Other emergy = Energy × Emergy transformation rate

Product output emergy = Yield × Energy conversion coefficient × Emergy transformation rate

5. Results and Discussion

5.1 Overall resilience analysis

To quantitatively assess the spatial heterogeneity of flood resilience, a comprehensive GIS-based overlay analysis was conducted. First, all collected raster datasets for the evaluation indicators were standardized to a common scale using the ArcGIS Raster Calculator, thereby eliminating dimensional inconsistencies and ensuring comparability. Subsequently, the combined indicator weights derived from the integrated AHP-Entropy method were systematically applied to these standardized layers through weighted overlay analysis within the Spatial Analyst module. This process synthesized the multi-dimensional criteria into a composite flood resilience index for Wuxi City. The continuous resilience index was then classified to interpret the spatial patterns. Using the Natural Breaks (Jenks) classification method, which optimally groups similar values to maximize between-class variance, the index was reclassified into five distinct resilience tiers with the “Reclassify” tool. The resulting area proportions are: Low (15.72%), Medium-Low (32.28%), Moderate (23.14%), Medium-High (27.81%), and High (1.05%).

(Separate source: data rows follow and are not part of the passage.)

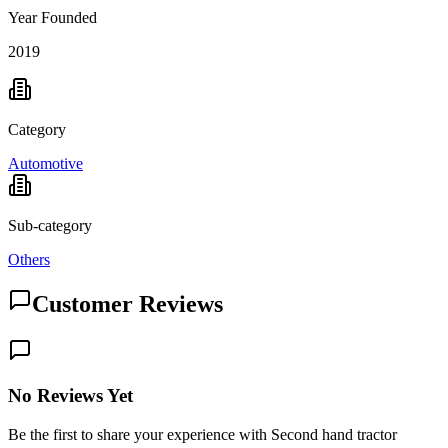
Year Founded
2019
Category
Automotive
Sub-category
Others
Customer Reviews
No Reviews Yet
Be the first to share your experience with Second hand tractor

Figure 4 visually encapsulates the final assessment, depicting the composite resilience levels across Wuxi's seven administrative districts under pluvial flood scenarios. A clear spatial dichotomy is evident. The central urban core, encompassing Liangxi District and adjacent low-lying areas of Yixing City, is identified as a vulnerability hotspot. This is attributable to a confluence of risk factors: low topographic elevation, proximity to active water channels, gentle slopes that impede rapid drainage, and high population density. Conversely, northwestern Jiangyin City and the southern/northwestern sectors of Yixing City emerge as high-resilience zones. These areas benefit from an advantageous synergy of inherent and adaptive traits: elevated terrain, steeper slopes that enhance natural runoff, lower population density, greater surface permeability, and the robust economic capacity associated with advanced development, which supports stronger infrastructure and faster recovery.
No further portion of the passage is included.